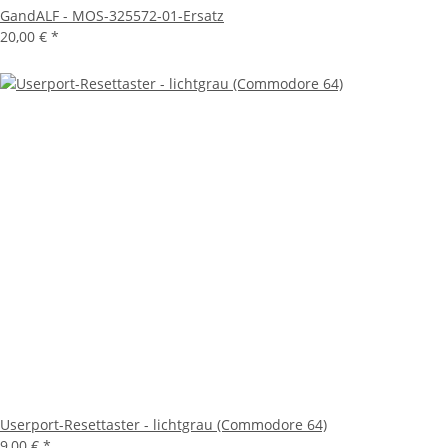
GandALF - MOS-325572-01-Ersatz
20,00 €
*
Userport-Resettaster - lichtgrau (Commodore 64)
9,00 €
*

________________

## Task objective
Reproduce the entire listing exactly, except for any pictures it contains.

## Reply
GandALF - MOS-325572-01-Ersatz
20,00 €
*
Userport-Resettaster - lichtgrau (Commodore 64)
9,00 €
*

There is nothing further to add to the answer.